Cleaning and sorting facilities have been set up for 12 commodities, such as wheat and cumin. e-transaction facilities have made all transactions cashless and commodity finance available to all farmers.

For effective implementation of the programme, capacitybuilding sessions were organised for different stakeholders at both District and village levels. Bhaskaracharya Institute for Space Applications and Geo Informatics (BISAG) was roped in for conducting capacity building workshops.

To ensure smooth operations in the Mandis, volunteers were deployed for assisting the farmers and traders. APMC also developed a new website and mobile application for capturing daily updates. The e-NAM system has been certified and audited by Control Union Netherland, an international level certification body.

Mandis have been charging only 0.50% as mandi tax from traders. Farmers are exempted from any additional levy on their produce. For transparency and security, entire APMC has been put under CCTV surveillance. A Grievance cell has also been set up to ensure 100% accountability and transparency.

Awareness Generation:

Mass awareness campaign ‘IT in Agriculture’ was undertaken to promote the scheme. Awareness was generated through communication channels like printed pamphlets, banners, SMS, krushi shibirs, krushi mela, one to one interaction, etc. District level seminars involving farmers, traders and commission agents were organised where all stakeholders were apprised about the scheme and encouraged to register on the e-NAM portal.


The key outcomes of the initiative between April 1, 2015-December 31, 2016 are as follows:

  • Three commodities, 100% of commodities proposed in DPR, traded on e-NAM platform.
  • 100% of the registered traders (80) have participated in trade on e-NAM platform.
  • Total value traded on e-NAM platform is Rs 101 crore
  • 100% transactions at APMC Rajkot are done on e-NAM platform and are cashless.
  • Revenue generated by Mandi has increased by 10%.

Case Study 5: Madanapalli, Andhra Pradesh

Approach Adopted:

To ensure effective implementation of e-NAM, amenities like open auction platform and digital electronic weighing machines have been installed in the market yard. High speed broadband facility has also been provided to traders and commission agents. Farmer friendly amenities like drinking water plant, dispensary, canteens, washrooms etc. were also constructed.

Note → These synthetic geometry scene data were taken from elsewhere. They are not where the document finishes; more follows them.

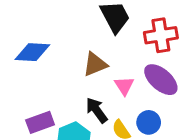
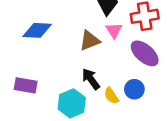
pink triangle: (124, 86) -> (114, 30), moved
purple rectangle: (40, 122) -> (26, 85), moved, turned 30

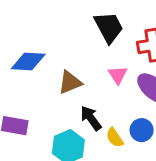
pink triangle: (114, 30) -> (118, 75), moved
brown triangle: (90, 41) -> (70, 82), moved

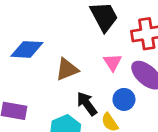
blue circle: (142, 130) -> (124, 99), moved

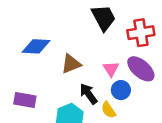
pink triangle: (113, 62) -> (111, 69), moved

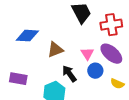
yellow semicircle: (108, 110) -> (117, 84), moved, turned -32

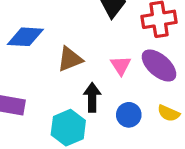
blue circle: (95, 71) -> (129, 115), moved
black arrow: (69, 74) -> (92, 97), turned 36

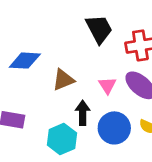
blue circle: (129, 115) -> (114, 128), size x1.5

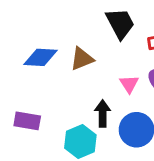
brown triangle: (63, 80) -> (82, 59), moved

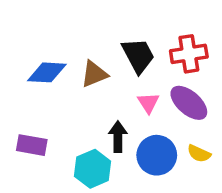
black trapezoid: (120, 23) -> (138, 56), moved

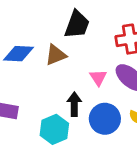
black trapezoid: (138, 56) -> (77, 24), moved, turned 48

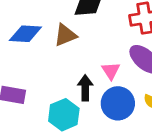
pink triangle: (98, 78) -> (111, 71), moved

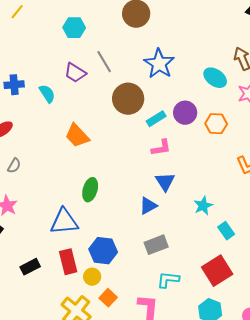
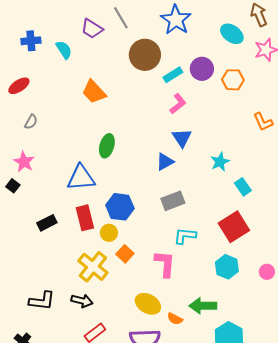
pink L-shape: (161, 148) -> (178, 104), turned -30

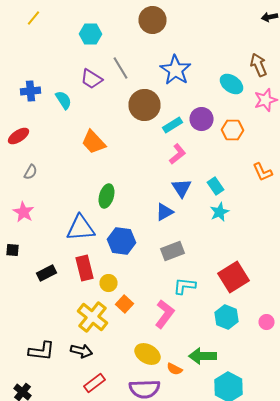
black square: (13, 186) -> (12, 250), moved, turned -32
cyan rectangle: (243, 187) -> (216, 186), moved
blue hexagon: (120, 207) -> (122, 241), moved
pink L-shape: (165, 264) -> (164, 314), turned 32

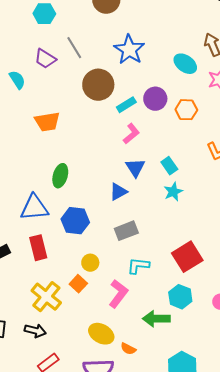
orange trapezoid: (94, 142) -> (47, 122), turned -56
yellow circle: (108, 283) -> (90, 263), moved
green arrow: (202, 356) -> (156, 319), moved

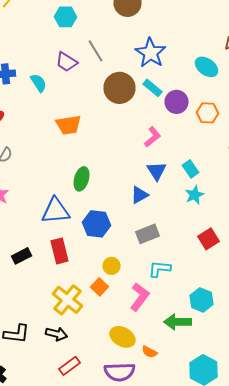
cyan rectangle: (126, 105) -> (152, 88), moved, turned 72
red square: (187, 257) -> (208, 239), moved, size x0.7

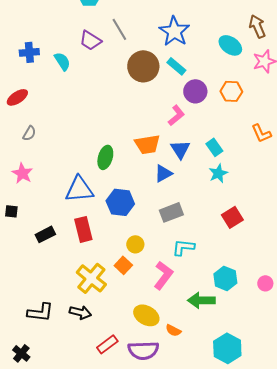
purple circle: (176, 102) -> (195, 91), moved
orange trapezoid: (68, 125) -> (147, 144), moved
red rectangle: (70, 366) -> (107, 344), moved

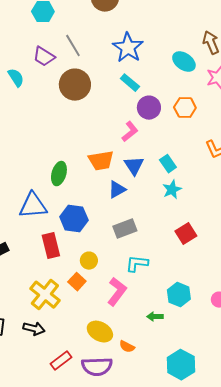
brown circle: (143, 66) -> (75, 85), moved
red rectangle: (83, 229) -> (51, 246), moved
green arrow: (201, 300) -> (155, 317), size x0.6

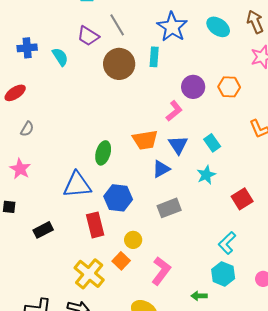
cyan ellipse: (184, 62) -> (218, 27), moved
cyan rectangle: (130, 83) -> (154, 57), moved, turned 54
cyan star: (172, 190) -> (206, 175), moved
red square: (186, 234) -> (242, 199), moved
cyan L-shape: (137, 264) -> (227, 243), moved, turned -50

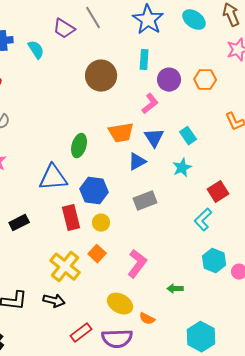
cyan rectangle: (154, 57) -> (144, 60), moved
brown circle: (119, 64) -> (101, 76), moved
yellow circle: (133, 240) -> (101, 223), moved
cyan L-shape: (227, 243) -> (203, 220), moved
cyan hexagon: (223, 274) -> (214, 261), moved

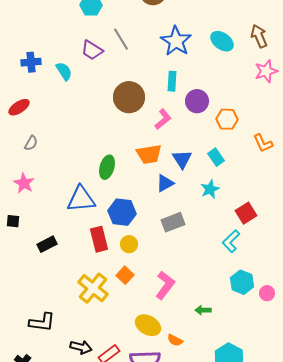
orange hexagon: (205, 80) -> (227, 119), moved
pink L-shape: (150, 104) -> (163, 119), moved
black arrow: (54, 301) -> (81, 347), moved

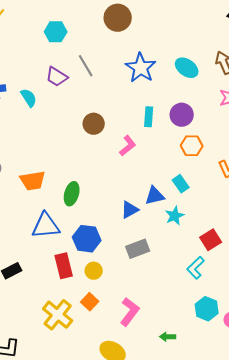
cyan rectangle: (172, 81) -> (149, 117), moved
brown circle: (129, 97) -> (94, 124), size x0.7
purple circle: (197, 101) -> (182, 115), moved
orange trapezoid: (149, 154) -> (33, 181), moved
blue triangle: (182, 159) -> (155, 196), moved, turned 50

Various measures like improving general connectivity were undertaken to strengthen the overall supply chain. Link roads providing access from tomato farms to main approach road and mandi were built with the convergence of MGNREGAS and funds of Agricultural Market Committee (AMC).

All India market prices of commodities were displayed on LED display board in market premises and daily tomato prices were sent to farmers through messages.

Soil testing laboratory was established in the market yard with technical support from Agricultural Department.

To ensure transparency in the process, all licensees i.e. commission agents (local buyers) as well as the external buyers were made to register with the mandi and everyone was allocated a unique ID and password for quoting the price.

Farmers were trained in grading of tomatoes and in adopting post-harvest technologies like plastic crates to reduce transportation losses.

Awareness Generation:

To popularise the initiative, several workshops and awareness programs involving farmers, traders and market committee members were conducted. Through these all stakeholders were made aware about the advantages and benefits of e-NAM. Information was also disseminated through press, electronic media, brochures and pamphlets.


The key outcomes of the initiative between April 1, 2015-December 31, 2016 are as follows:

  • All traders and commission agents have been registered on the e-NAM portal.
  • 88% of the registered traders (32) have participated in trade on e-NAM platform.
  • Total value traded on e-NAM platform was Rs 1.6 crore.
  • Total volume traded was 24,484 MTs on e-NAM platform.
  • Farmers are getting additional benefit of Rs 3,000 to Rs 5,000 through e-NAM.